Finding hygge in my life

2 minute read

During the first day of my Danish Language and Culture class, I was astonished to learn that Denmark was unfamiliar with “trigger warnings” or “safe spaces.” Not only are trigger warnings and safe spaces apparently nonexistent here, but there seems to be a lack of understanding of what they are and why the U.S. has them. I’ve had to defend the idea of a safe space on numerous occasions with several Danes eager for political conversation, but there are times when they struggle to comprehend why the U.S.—or Denmark—would need them in the first place.

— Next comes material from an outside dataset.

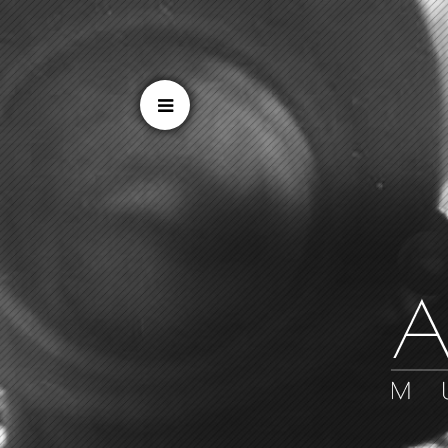
Cookien konfigurazioa aldatu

I usually tell them that a safe space is where an individual can feel at ease with who they are as an individual without fear of persecution for whichever characteristics their identity encompasses. A trigger warning is simply an alert to the audience that the content following can potentially be alarming. For example, if an individual experiences sexual assault, and struggles to find a community in their environment that is devoid of stress, a safe space is a designated area that just screams “Hey! We won’t judge you and will do our best to make you feel cozy or at least not illicit traumatic episodes!” If rape is to be discussed during a lecture, then a trigger warning can be utilized to warn the student who had been assaulted in the event that the material can cause distress and initiate the onset of traumatic memories.

The usual response that I get is how upsetting it is that America needs these safe spaces actually created for people to feel comfortable (a sentiment that I share). I always have to add that if safe spaces and trigger warnings are foreign to Denmark, these practices should be assimilated to their culture out of respect for those who need them.

Then I later learned on my second day of my Danish Language course that Denmark already has “safe spaces” in their own way: Hygge.

Hygge (pronounced hue-gah) is a Danish term that means a complete absence of anything that is a nuisance or eradicating any emotionally overwhelming stimuli. It’s a tradition that has existed for many, many years that encapsulates the very purpose of a safe space but has been intertwined with the Danish people as a cultural norm.

A hygge can be anything—a cafe, a beer, a moment, a particular bike ride, a day, a hobby, a relaxing campfire conversation with your best mates, anything! The whole purpose of hygge is that it is cozy for you—no one can dictate whether or not you are in a state of tranquility, and many Danes are very respectful of allowing individuals to achieve that state of bliss. Another complete contrast with Americans.

There are still of course many things that I continue to carry with me to Copenhagen that is intrinsic to my very character. One of those is my desire to establish a perpetual hygge, or at the very least know how to reach a state of mind should I want to. And to be honest, I think I have! It’s very different than this constant stressful environment that seems to pervade the U.S., but Copenhagen and all of its people seem to do a very good job at making people feel right at home and establishing hygge, whether they intend to or not.